July 2017 Newsletter
14 trading days ago the question to answer was
Did we see the top of the market for 2017 in June or is was this just another breather we can buy for higher highs into year end?
The answer today is the same its been since the end of the Great Recession: YES you should buy the fear based pull backs goddammit...have you not been listening?
Nothing has changed really in our 9 year slogging 2% ish economic expansion, and that means our academically proven long/short investing formula aka NBT Macro Market Index says "Buy stocks on pullbacks in expanding macro economic cycles and SELL them/Hedge them when the our Macro Market Index says the 60-day moving average of the expansion cycle run out of gas and shows recession coming in 4-6 months."

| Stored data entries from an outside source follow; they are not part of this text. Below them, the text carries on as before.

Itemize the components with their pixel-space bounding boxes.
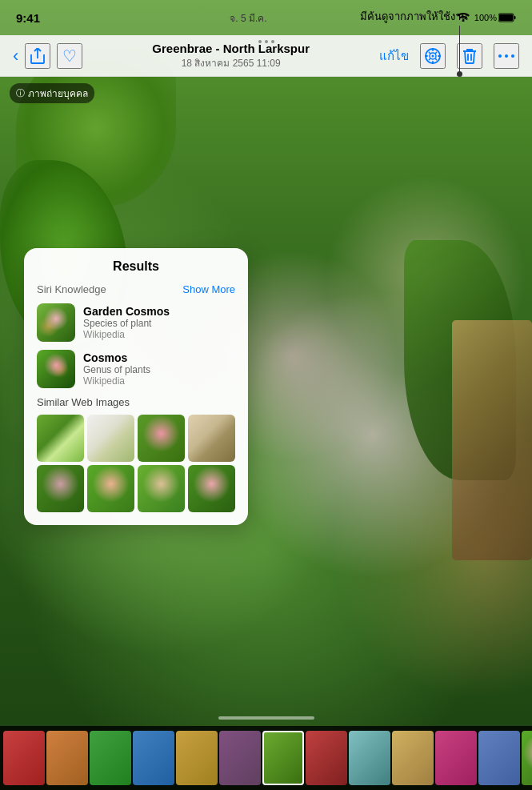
filmstrip-thumb-4[interactable] (133, 731, 174, 785)
similar-image-1[interactable] (37, 415, 84, 462)
similar-image-3[interactable] (138, 415, 185, 462)
svg-point-6 (432, 54, 434, 57)
badge-icon: ⓘ (16, 87, 25, 99)
result-source-1: Wikipedia (83, 329, 235, 340)
section-header: Siri Knowledge Show More (37, 283, 235, 295)
show-more-button[interactable]: Show More (182, 283, 235, 295)
edit-button[interactable]: แก้ไข (379, 46, 409, 66)
result-item-2[interactable]: Cosmos Genus of plants Wikipedia (37, 350, 235, 388)
filmstrip-thumb-1[interactable] (3, 731, 45, 785)
result-info-1: Garden Cosmos Species of plant Wikipedia (83, 305, 235, 340)
filmstrip-thumb-8[interactable] (306, 731, 347, 785)
callout-text: มีค้นดูจากภาพให้ใช้งาน (360, 8, 468, 25)
filmstrip-thumb-9[interactable] (349, 731, 390, 785)
home-indicator (218, 716, 314, 720)
drag-handle (258, 40, 274, 43)
results-panel: Results Siri Knowledge Show More Garden … (24, 248, 248, 525)
result-name-2: Cosmos (83, 351, 235, 364)
back-button[interactable]: ‹ (13, 46, 18, 66)
similar-image-8[interactable] (188, 465, 235, 512)
result-source-2: Wikipedia (83, 375, 235, 387)
similar-image-4[interactable] (188, 415, 235, 462)
similar-image-2[interactable] (87, 415, 134, 462)
nav-subtitle: 18 สิงหาคม 2565 11:09 (98, 55, 363, 70)
result-item-1[interactable]: Garden Cosmos Species of plant Wikipedia (37, 303, 235, 342)
similar-image-6[interactable] (87, 465, 134, 512)
filmstrip-thumb-3[interactable] (90, 731, 131, 785)
status-time: 9:41 (16, 11, 40, 25)
svg-rect-3 (499, 14, 513, 21)
callout-line (459, 26, 460, 74)
result-desc-1: Species of plant (83, 318, 235, 329)
visual-lookup-button[interactable] (420, 43, 446, 69)
filmstrip-thumb-6[interactable] (219, 731, 261, 785)
section-label: Siri Knowledge (37, 283, 106, 295)
similar-image-5[interactable] (37, 465, 84, 512)
results-title: Results (37, 259, 235, 274)
filmstrip-thumb-13[interactable] (522, 731, 532, 785)
result-info-2: Cosmos Genus of plants Wikipedia (83, 351, 235, 387)
nav-left-controls: ‹ ♡ (13, 43, 82, 69)
more-button[interactable] (494, 43, 519, 69)
filmstrip-thumb-active[interactable] (262, 731, 304, 785)
result-name-1: Garden Cosmos (83, 305, 235, 318)
svg-point-8 (505, 54, 508, 58)
filmstrip-thumb-12[interactable] (478, 731, 520, 785)
status-date: จ. 5 มี.ค. (230, 10, 266, 26)
filmstrip-thumb-10[interactable] (392, 731, 434, 785)
filmstrip (0, 726, 532, 790)
battery-icon: 100% (474, 13, 516, 22)
share-button[interactable] (25, 43, 50, 69)
svg-point-7 (498, 54, 502, 58)
favorite-button[interactable]: ♡ (57, 43, 82, 69)
nav-right-controls: แก้ไข (379, 43, 519, 69)
similar-label: Similar Web Images (37, 396, 235, 408)
filmstrip-thumb-11[interactable] (435, 731, 477, 785)
nav-title: Greenbrae - North Larkspur (98, 42, 363, 55)
similar-image-7[interactable] (138, 465, 185, 512)
result-thumb-2 (37, 350, 75, 388)
filmstrip-thumb-2[interactable] (46, 731, 88, 785)
nav-center: Greenbrae - North Larkspur 18 สิงหาคม 25… (98, 42, 363, 70)
callout-annotation: มีค้นดูจากภาพให้ใช้งาน (360, 8, 468, 25)
badge-label: ภาพถ่ายบุคคล (28, 86, 88, 101)
filmstrip-thumb-5[interactable] (176, 731, 218, 785)
delete-button[interactable] (457, 43, 482, 69)
result-desc-2: Genus of plants (83, 364, 235, 375)
photo-badge[interactable]: ⓘ ภาพถ่ายบุคคล (10, 83, 94, 103)
result-thumb-1 (37, 303, 75, 342)
svg-point-9 (511, 54, 514, 58)
similar-grid-row2 (37, 465, 235, 512)
similar-grid-row1 (37, 415, 235, 462)
svg-rect-2 (514, 16, 515, 19)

So first off we always check our trusty NBTI Macro Market index to see where we are in odds of recession in the next 4-6 months
- NBTI Macro Market Index 17.2 — All Clear for stocks
- Latest GDPNow Forecast: 2.4 percent — July 14, 2017
Key Point: As long time subs know, because we don't have more than 2% recession risk 4-6 months out we want to be a BUYER of great secular transformational growth stocks at their key key support after healthy corrections. We got that pull back in late June and early July on end of quarter rotation/profit taking.
Then guess what...our leading growth stocks rocketed right back to new highs. The AlgoBots took it to the 100-day line this time: Note to self: IN the ALGO market of the 21st century have pull back to 50-day, 65 day and 100-day lines!!!
SP Growth Stock Index looks even better...it never broke down
What sucks? VALUE...Why? Because in a 2% growth economy VALUE STOCKS grow much slower than Russell 1000 GROWTH and don't appreciate in value nearly as quickly. Value stocks do well leading up to and into recessions.
My good pal Ed Yardeni shares his work here to say: Bull market intact and valuations still reasonable
Avg. Hedge Fund: 3.2%
We will get our research out tomorrow on ASML and LITE...they are both buys here.
Look at the rotation BACK to secular growth tech stocks!
As Wall Street loves to say "without meaningful GDP growth or inflation and no exogenous event to negatively amplify either, the way to make money in stocks is to hold the best of breed high margin IP companies that enable relatively high rates of secular growth."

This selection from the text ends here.